Segment Start: Extracted entries
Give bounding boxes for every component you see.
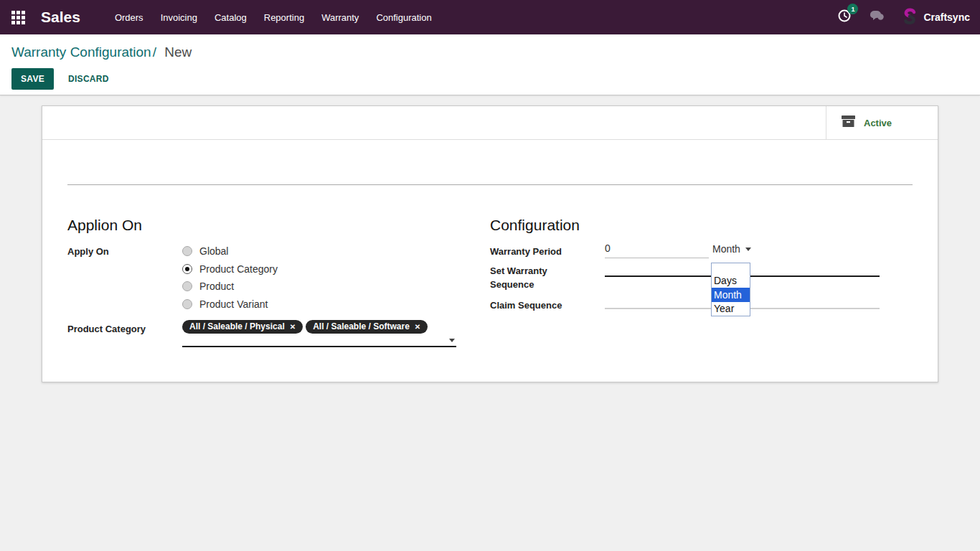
product-category-field[interactable]: All / Saleable / Physical ✕ All / Saleab… bbox=[182, 320, 456, 347]
chat-bubbles-icon bbox=[869, 9, 885, 25]
messages-button[interactable] bbox=[869, 9, 885, 25]
tag-software: All / Saleable / Software ✕ bbox=[306, 320, 428, 334]
caret-down-icon bbox=[745, 248, 751, 251]
select-option-month[interactable]: Month bbox=[712, 288, 750, 302]
content-area: Active Applion On Apply On Global bbox=[0, 95, 980, 551]
form-action-buttons: SAVE DISCARD bbox=[11, 68, 969, 90]
app-name[interactable]: Sales bbox=[41, 9, 80, 26]
claim-sequence-label: Claim Sequence bbox=[490, 296, 605, 312]
radio-option-product-category[interactable]: Product Category bbox=[182, 260, 278, 278]
tag-physical: All / Saleable / Physical ✕ bbox=[182, 320, 303, 334]
warranty-period-label: Warranty Period bbox=[490, 242, 605, 258]
breadcrumb: Warranty Configuration/ New bbox=[11, 43, 969, 62]
archive-box-icon bbox=[841, 115, 856, 131]
apps-menu-icon[interactable] bbox=[11, 11, 25, 24]
breadcrumb-parent[interactable]: Warranty Configuration bbox=[11, 44, 151, 60]
nav-item-catalog[interactable]: Catalog bbox=[215, 12, 247, 23]
nav-item-orders[interactable]: Orders bbox=[115, 12, 143, 23]
remove-tag-icon[interactable]: ✕ bbox=[415, 322, 420, 331]
product-category-field-label: Product Category bbox=[67, 320, 182, 336]
radio-icon[interactable] bbox=[182, 246, 192, 256]
nav-item-reporting[interactable]: Reporting bbox=[264, 12, 304, 23]
breadcrumb-current: New bbox=[164, 44, 192, 60]
apply-on-section: Applion On Apply On Global Product Categ… bbox=[67, 217, 490, 347]
product-category-input[interactable] bbox=[182, 346, 456, 347]
configuration-section: Configuration Warranty Period 0 Month Se… bbox=[490, 217, 913, 347]
section-heading-configuration: Configuration bbox=[490, 217, 913, 234]
control-panel: Warranty Configuration/ New SAVE DISCARD bbox=[0, 34, 980, 95]
company-menu[interactable]: Craftsync bbox=[902, 7, 970, 28]
form-sheet: Active Applion On Apply On Global bbox=[42, 105, 938, 382]
main-menu: Orders Invoicing Catalog Reporting Warra… bbox=[115, 12, 432, 23]
category-tags: All / Saleable / Physical ✕ All / Saleab… bbox=[182, 320, 456, 334]
warranty-period-unit-select[interactable]: Month bbox=[712, 242, 751, 255]
radio-option-global[interactable]: Global bbox=[182, 242, 278, 260]
caret-down-icon bbox=[449, 339, 455, 342]
select-option-empty[interactable] bbox=[712, 263, 750, 274]
apply-on-radio-group: Global Product Category Product Pro bbox=[182, 242, 278, 313]
active-toggle-button[interactable]: Active bbox=[826, 106, 938, 139]
record-name-input[interactable] bbox=[67, 140, 913, 185]
radio-icon[interactable] bbox=[182, 281, 192, 291]
warranty-unit-dropdown: Days Month Year bbox=[711, 263, 750, 316]
nav-item-invoicing[interactable]: Invoicing bbox=[161, 12, 197, 23]
nav-item-warranty[interactable]: Warranty bbox=[321, 12, 359, 23]
button-box: Active bbox=[42, 106, 938, 140]
breadcrumb-separator: / bbox=[153, 44, 156, 60]
radio-option-product-variant[interactable]: Product Variant bbox=[182, 296, 278, 314]
nav-item-configuration[interactable]: Configuration bbox=[376, 12, 431, 23]
radio-icon[interactable] bbox=[182, 299, 192, 309]
unit-selected-value: Month bbox=[712, 243, 740, 255]
warranty-period-input[interactable]: 0 bbox=[605, 242, 709, 258]
activity-menu-button[interactable]: 1 bbox=[837, 9, 852, 26]
radio-option-product[interactable]: Product bbox=[182, 278, 278, 296]
set-warranty-sequence-label: Set Warranty Sequence bbox=[490, 262, 605, 291]
radio-checked-icon[interactable] bbox=[182, 264, 192, 274]
active-label: Active bbox=[864, 118, 892, 128]
apply-on-field-label: Apply On bbox=[67, 242, 182, 258]
top-navbar: Sales Orders Invoicing Catalog Reporting… bbox=[0, 0, 980, 34]
company-logo bbox=[902, 7, 918, 28]
company-name: Craftsync bbox=[923, 11, 970, 23]
form-fields: Applion On Apply On Global Product Categ… bbox=[42, 185, 938, 347]
discard-button[interactable]: DISCARD bbox=[60, 68, 118, 90]
save-button[interactable]: SAVE bbox=[11, 68, 54, 90]
remove-tag-icon[interactable]: ✕ bbox=[290, 322, 296, 331]
section-heading-apply-on: Applion On bbox=[67, 217, 490, 234]
select-option-year[interactable]: Year bbox=[712, 302, 750, 316]
activity-count-badge: 1 bbox=[847, 4, 858, 14]
select-option-days[interactable]: Days bbox=[712, 274, 750, 288]
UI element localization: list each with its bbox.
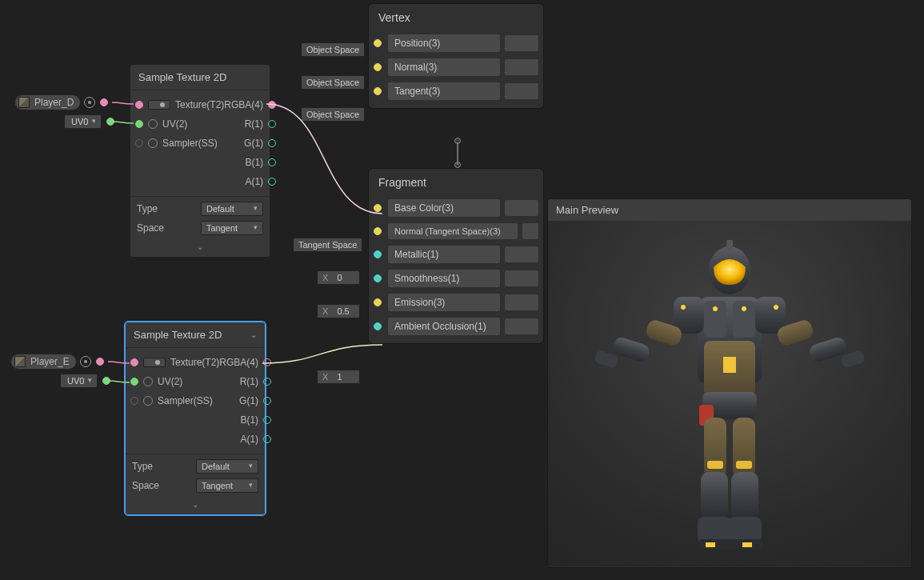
port-label: UV(2): [162, 118, 187, 130]
port-label: R(1): [240, 376, 258, 387]
svg-rect-9: [726, 240, 733, 251]
slot-basecolor: Base Color(3): [388, 199, 500, 217]
space-label: Space: [132, 480, 159, 491]
output-port[interactable]: [96, 358, 104, 366]
output-port-rgba[interactable]: [268, 101, 276, 109]
space-pill-tangent[interactable]: Object Space: [301, 107, 365, 122]
slot-value[interactable]: [505, 83, 538, 99]
slot-position: Position(3): [388, 34, 500, 52]
character-preview: [586, 221, 874, 565]
node-title[interactable]: Sample Texture 2D⌄: [126, 322, 265, 348]
input-port-metallic[interactable]: [374, 250, 382, 258]
preview-viewport[interactable]: [548, 221, 911, 566]
float-field-smoothness[interactable]: X 0.5: [317, 304, 360, 318]
radio-icon: [148, 119, 158, 129]
input-port-normal-ts[interactable]: [374, 227, 382, 235]
slot-value[interactable]: [505, 270, 538, 286]
svg-point-13: [774, 305, 778, 310]
space-pill-normal[interactable]: Object Space: [301, 75, 365, 90]
node-sample-texture-2d-1[interactable]: Sample Texture 2D Texture(T2) UV(2) Samp…: [130, 64, 270, 258]
svg-rect-32: [706, 542, 715, 547]
input-port-texture[interactable]: [130, 358, 138, 366]
slot-ao: Ambient Occlusion(1): [388, 318, 500, 335]
output-port-b[interactable]: [268, 158, 276, 166]
node-sample-texture-2d-2[interactable]: Sample Texture 2D⌄ Texture(T2) UV(2) Sam…: [125, 322, 266, 515]
output-port-rgba[interactable]: [263, 358, 271, 366]
port-label: RGBA(4): [224, 99, 263, 110]
output-port-g[interactable]: [268, 139, 276, 147]
float-field-ao[interactable]: X 1: [317, 370, 360, 384]
picker-icon[interactable]: [80, 356, 91, 367]
slot-tangent: Tangent(3): [388, 82, 500, 100]
output-port[interactable]: [106, 118, 114, 126]
svg-point-12: [681, 305, 686, 310]
input-port-sampler[interactable]: [130, 397, 138, 405]
port-label: Texture(T2): [170, 357, 219, 368]
radio-icon: [143, 377, 153, 386]
type-label: Type: [132, 461, 153, 472]
output-port-r[interactable]: [263, 378, 271, 386]
master-stack-fragment[interactable]: Fragment Base Color(3) Normal (Tangent S…: [368, 168, 544, 344]
slot-value[interactable]: [522, 223, 538, 239]
input-port-normal[interactable]: [374, 63, 382, 71]
stack-title: Vertex: [369, 4, 543, 31]
svg-point-5: [713, 306, 718, 311]
output-port-a[interactable]: [263, 435, 271, 443]
output-port[interactable]: [100, 98, 108, 106]
panel-title[interactable]: Main Preview: [548, 199, 911, 221]
input-port-tangent[interactable]: [374, 87, 382, 95]
type-dropdown[interactable]: Default: [201, 202, 263, 216]
svg-rect-4: [733, 301, 755, 338]
collapse-toggle[interactable]: ⌄: [137, 240, 263, 255]
output-port-r[interactable]: [268, 120, 276, 128]
port-label: B(1): [240, 414, 258, 426]
port-label: Texture(T2): [175, 99, 224, 110]
slot-value[interactable]: [505, 246, 538, 262]
radio-icon: [148, 138, 158, 148]
slot-value[interactable]: [505, 35, 538, 51]
space-dropdown[interactable]: Tangent: [196, 478, 258, 493]
main-preview-panel[interactable]: Main Preview: [547, 198, 912, 568]
slot-value[interactable]: [505, 318, 538, 334]
port-label: G(1): [244, 138, 263, 149]
input-port-uv[interactable]: [135, 120, 143, 128]
svg-rect-7: [723, 357, 736, 373]
svg-rect-27: [736, 461, 752, 469]
radio-icon: [143, 396, 153, 406]
type-label: Type: [137, 203, 158, 214]
float-field-metallic[interactable]: X 0: [317, 270, 360, 285]
property-player-e[interactable]: Player_E: [10, 354, 104, 370]
port-label: A(1): [245, 176, 263, 187]
input-port-emission[interactable]: [374, 298, 382, 306]
input-port-ao[interactable]: [374, 322, 382, 330]
node-title[interactable]: Sample Texture 2D: [130, 65, 270, 90]
input-port-position[interactable]: [374, 39, 382, 47]
space-label: Space: [137, 222, 164, 234]
slot-value[interactable]: [505, 200, 538, 216]
picker-icon[interactable]: [84, 97, 95, 108]
slot-value[interactable]: [505, 59, 538, 75]
type-dropdown[interactable]: Default: [196, 459, 258, 474]
port-label: Sampler(SS): [162, 138, 218, 149]
output-port-b[interactable]: [263, 416, 271, 424]
svg-rect-25: [731, 472, 758, 520]
master-stack-vertex[interactable]: Vertex Position(3) Normal(3) Tangent(3): [368, 3, 544, 109]
port-label: UV(2): [158, 376, 182, 387]
property-player-d[interactable]: Player_D: [14, 94, 108, 110]
space-dropdown[interactable]: Tangent: [201, 221, 263, 235]
output-port[interactable]: [102, 377, 110, 385]
output-port-a[interactable]: [268, 178, 276, 186]
svg-rect-24: [701, 472, 728, 520]
input-port-uv[interactable]: [130, 378, 138, 386]
space-pill-normal-ts[interactable]: Tangent Space: [293, 238, 362, 252]
input-port-sampler[interactable]: [135, 139, 143, 147]
input-port-basecolor[interactable]: [374, 204, 382, 212]
input-port-texture[interactable]: [135, 101, 143, 109]
collapse-toggle[interactable]: ⌄: [132, 498, 258, 513]
slot-value[interactable]: [505, 294, 538, 310]
radio-icon: [148, 100, 170, 110]
input-port-smoothness[interactable]: [374, 274, 382, 282]
output-port-g[interactable]: [263, 397, 271, 405]
property-label: Player_E: [30, 356, 70, 367]
space-pill-position[interactable]: Object Space: [301, 42, 365, 57]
Segment End: Extracted entries
# [Exercise description]
Look through the listing, and copy each line in which the string "Craftsync" turns up.

# [Exercise solution]
company-menu[interactable]: Craftsync bbox=[902, 7, 970, 28]
company-name: Craftsync bbox=[923, 11, 970, 23]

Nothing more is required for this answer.